She may just be taking a time out to sort through what she is
feeling. I do this too. Not because I want to cause stress to my
partner but rather to avoid my over reactions. I know that it
affects him but I'd rather him have to suffer through a couple hours
of silent treatment than to have me hollering and crying about
something that shouldn't be to taken to that extreme. Does she at
least talk to you at a later time about what happened?

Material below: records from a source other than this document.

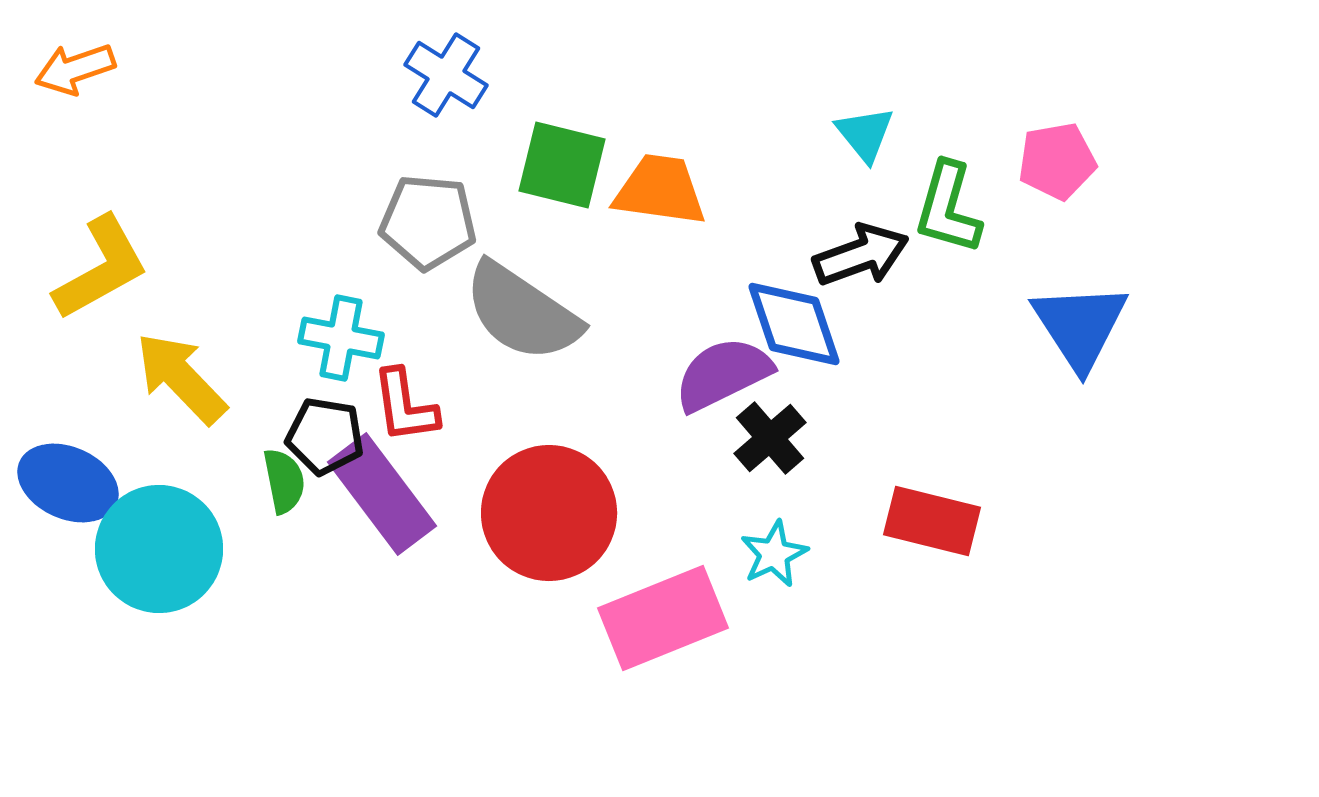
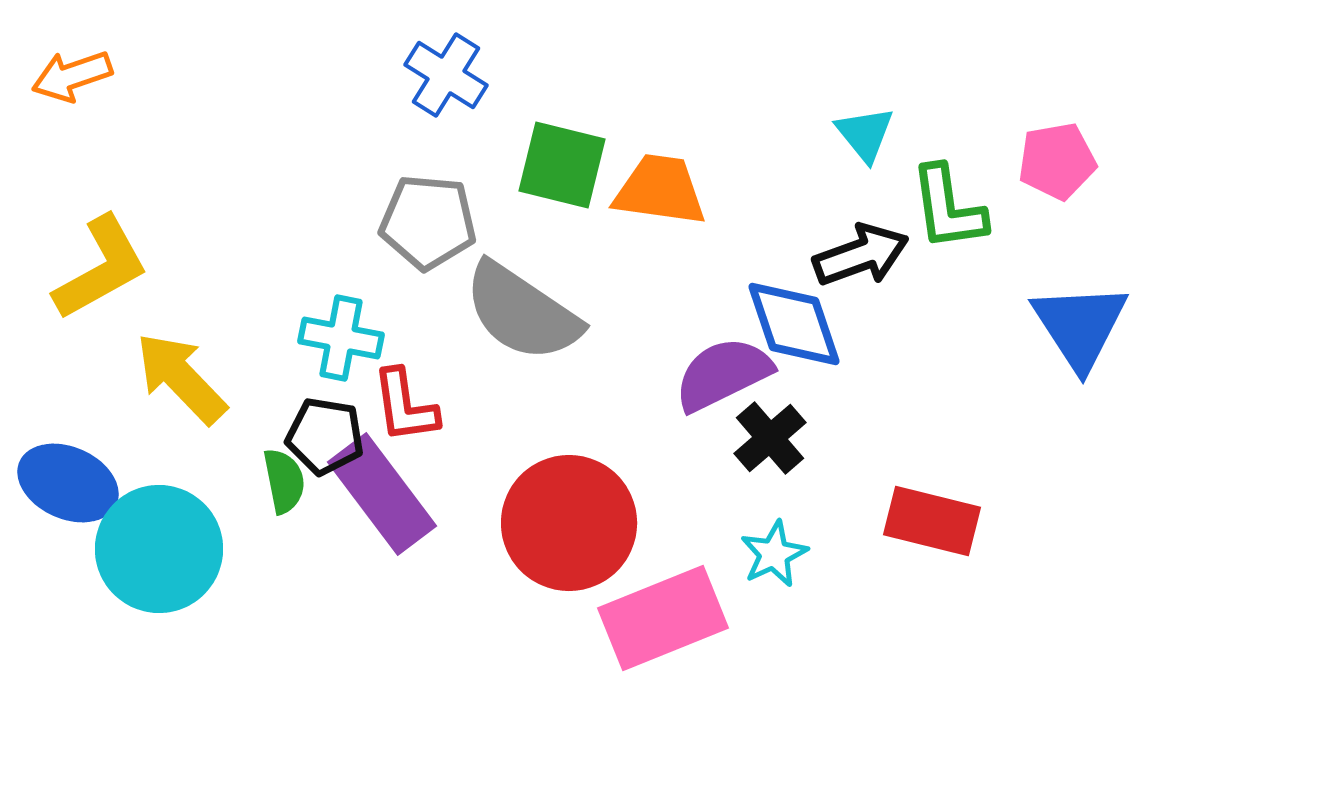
orange arrow: moved 3 px left, 7 px down
green L-shape: rotated 24 degrees counterclockwise
red circle: moved 20 px right, 10 px down
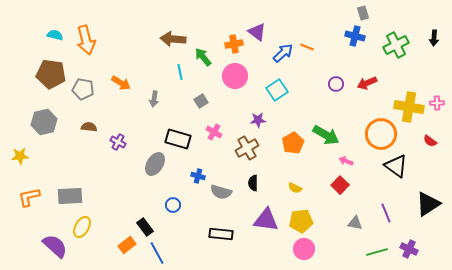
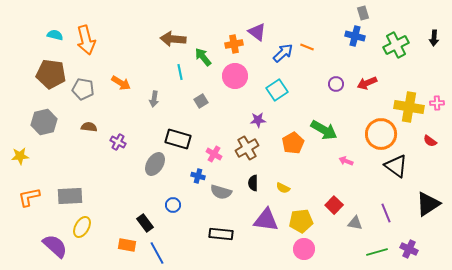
pink cross at (214, 132): moved 22 px down
green arrow at (326, 135): moved 2 px left, 5 px up
red square at (340, 185): moved 6 px left, 20 px down
yellow semicircle at (295, 188): moved 12 px left
black rectangle at (145, 227): moved 4 px up
orange rectangle at (127, 245): rotated 48 degrees clockwise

If not, she
might build up some resentment.
--- In positivepartnersofsurvivors@yahoogroups.com, "brummiejon"
<brummiejon@...> wrote:
>
> Thanks.... Something that I have noticed recently is that when
> something happens, I say or do the wrong things (I'm still trying
to
> work out what these things really are), my partner totally
withdraws
> from me, perhaps for an hour or so, she said (without going to any
> detail to me) "it's my hang up, not yours"... True, but there is no
> awareness that I am in any way affected. She always seems to come
out
> of it OK and back to where we started from but seems totally
unaware
> of how this affects me. If she thinks I'm trying to analyse any
> situation she says I'm over analysing and to "lighten up".
Sometimes I
> just don't know what to do, she can change her mind about things at
> the drop of a hat but then makes light of me when I'm trying to
work
> out what is really going on. I just don't know where I stand and
if I
> say anything she says "we love each other, thats all that matters".
> There is no acknowledgement that my feelings may have been hurt or
> that her actions have any effect on me.
>
> I know this is going to be hard because she is a long way from even
> wanting to explore her own feelings about this. Any advice, or
> suggestions of further reading to help me understand how to deal
with
> my own feelings would be most appreciated.